YOUR INSTRUCTIONS :: With the line containing "Matazat (414, 425)" as the starting point, output every line of the data below through its final line, character for character.

════════════════

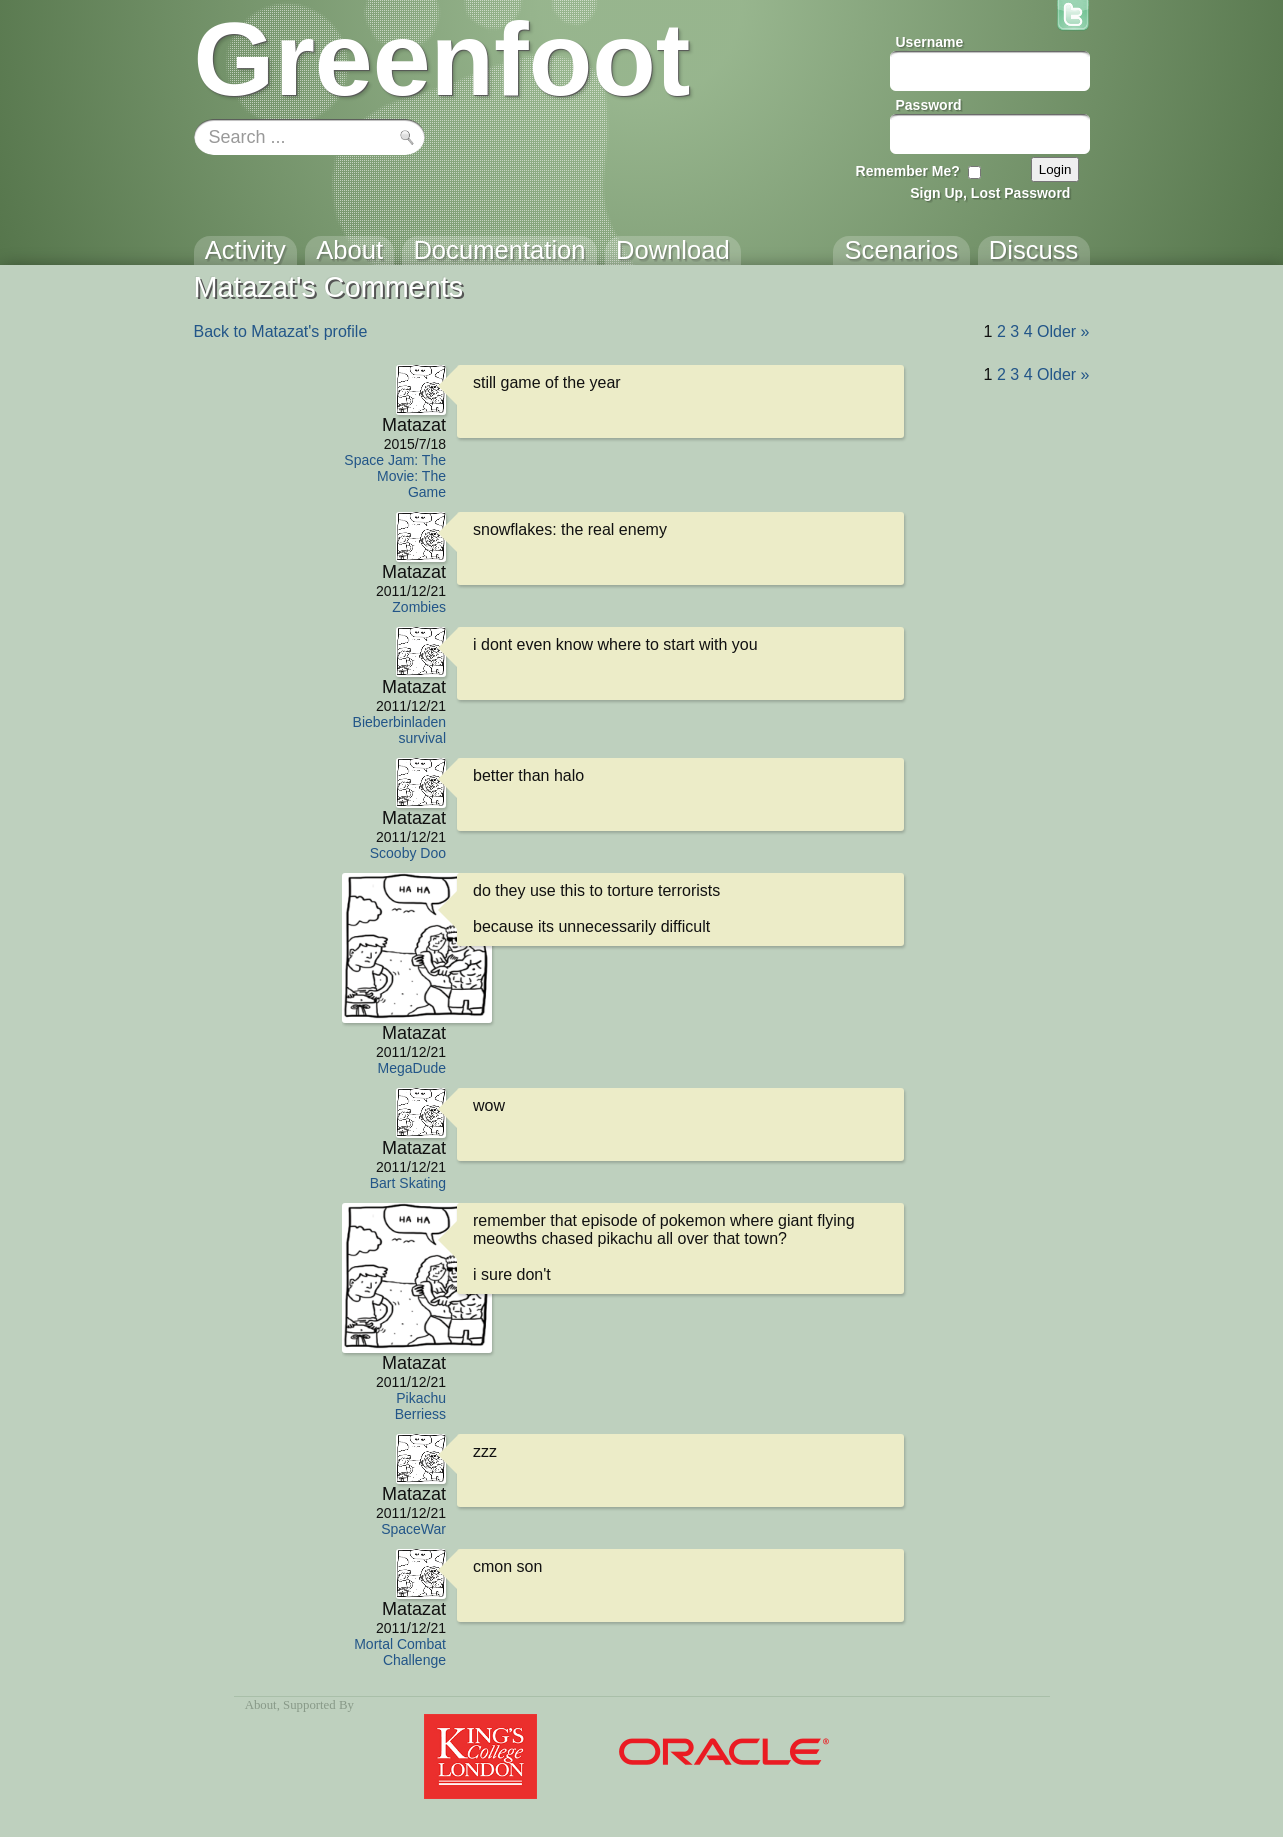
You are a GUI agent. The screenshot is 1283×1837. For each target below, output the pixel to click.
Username (930, 42)
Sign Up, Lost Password (990, 193)
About (261, 1705)
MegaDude (412, 1068)
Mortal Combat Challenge (400, 1652)
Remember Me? (908, 171)
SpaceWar (413, 1529)
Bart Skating (408, 1183)
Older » (1063, 331)
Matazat (414, 425)
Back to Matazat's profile (281, 331)
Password (929, 105)
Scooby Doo (408, 853)
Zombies (419, 607)
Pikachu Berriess (420, 1406)
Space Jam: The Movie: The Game (395, 476)
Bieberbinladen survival (399, 730)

════════════════

FINISHED EXERCISE ::
Matazat (414, 425)
Back to Matazat's profile (281, 331)
Password (929, 105)
Scooby Doo (408, 853)
Zombies (419, 607)
Pikachu Berriess (420, 1406)
Space Jam: The Movie: The Game (395, 476)
Bieberbinladen survival (399, 730)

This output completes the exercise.